*** Block opens ***

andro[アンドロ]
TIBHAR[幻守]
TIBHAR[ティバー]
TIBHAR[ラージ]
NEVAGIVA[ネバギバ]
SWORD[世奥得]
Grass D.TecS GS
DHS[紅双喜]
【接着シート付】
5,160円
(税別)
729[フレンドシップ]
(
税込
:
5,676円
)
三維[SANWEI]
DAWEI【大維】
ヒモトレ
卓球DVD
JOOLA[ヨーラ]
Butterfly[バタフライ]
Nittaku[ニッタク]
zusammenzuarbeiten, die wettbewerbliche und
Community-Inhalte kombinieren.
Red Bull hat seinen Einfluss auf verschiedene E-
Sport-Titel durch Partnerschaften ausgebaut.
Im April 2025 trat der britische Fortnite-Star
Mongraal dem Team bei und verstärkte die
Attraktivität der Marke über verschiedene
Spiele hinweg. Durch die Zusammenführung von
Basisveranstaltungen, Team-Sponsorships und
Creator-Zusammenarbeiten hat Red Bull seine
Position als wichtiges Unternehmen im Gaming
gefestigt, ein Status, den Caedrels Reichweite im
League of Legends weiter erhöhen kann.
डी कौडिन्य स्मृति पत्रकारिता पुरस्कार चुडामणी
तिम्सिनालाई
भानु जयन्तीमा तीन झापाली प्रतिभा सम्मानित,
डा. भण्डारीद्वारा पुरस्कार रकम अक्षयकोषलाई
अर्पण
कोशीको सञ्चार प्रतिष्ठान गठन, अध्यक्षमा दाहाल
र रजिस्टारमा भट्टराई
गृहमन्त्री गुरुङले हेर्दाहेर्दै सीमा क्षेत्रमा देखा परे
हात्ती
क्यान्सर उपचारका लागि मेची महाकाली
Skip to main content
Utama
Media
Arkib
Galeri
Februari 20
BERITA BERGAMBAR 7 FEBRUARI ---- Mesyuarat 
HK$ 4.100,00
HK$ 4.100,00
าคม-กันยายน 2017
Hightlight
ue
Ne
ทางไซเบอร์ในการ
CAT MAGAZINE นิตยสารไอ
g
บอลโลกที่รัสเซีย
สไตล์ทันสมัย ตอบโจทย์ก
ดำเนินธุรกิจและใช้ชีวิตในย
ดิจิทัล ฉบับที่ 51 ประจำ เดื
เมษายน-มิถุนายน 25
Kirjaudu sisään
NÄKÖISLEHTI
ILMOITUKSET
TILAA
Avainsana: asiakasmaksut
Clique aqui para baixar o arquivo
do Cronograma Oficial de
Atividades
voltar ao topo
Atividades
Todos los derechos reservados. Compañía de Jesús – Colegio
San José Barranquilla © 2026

*** Block closes ***

• **Exercise instructions**
Your task is to transcribe exactly the lines from the one with "บอลโลกที่รัสเซีย" through the end of the data, both included, and nothing besides.

• **Written response**
บอลโลกที่รัสเซีย
สไตล์ทันสมัย ตอบโจทย์ก
ดำเนินธุรกิจและใช้ชีวิตในย
ดิจิทัล ฉบับที่ 51 ประจำ เดื
เมษายน-มิถุนายน 25
Kirjaudu sisään
NÄKÖISLEHTI
ILMOITUKSET
TILAA
Avainsana: asiakasmaksut
Clique aqui para baixar o arquivo
do Cronograma Oficial de
Atividades
voltar ao topo
Atividades
Todos los derechos reservados. Compañía de Jesús – Colegio
San José Barranquilla © 2026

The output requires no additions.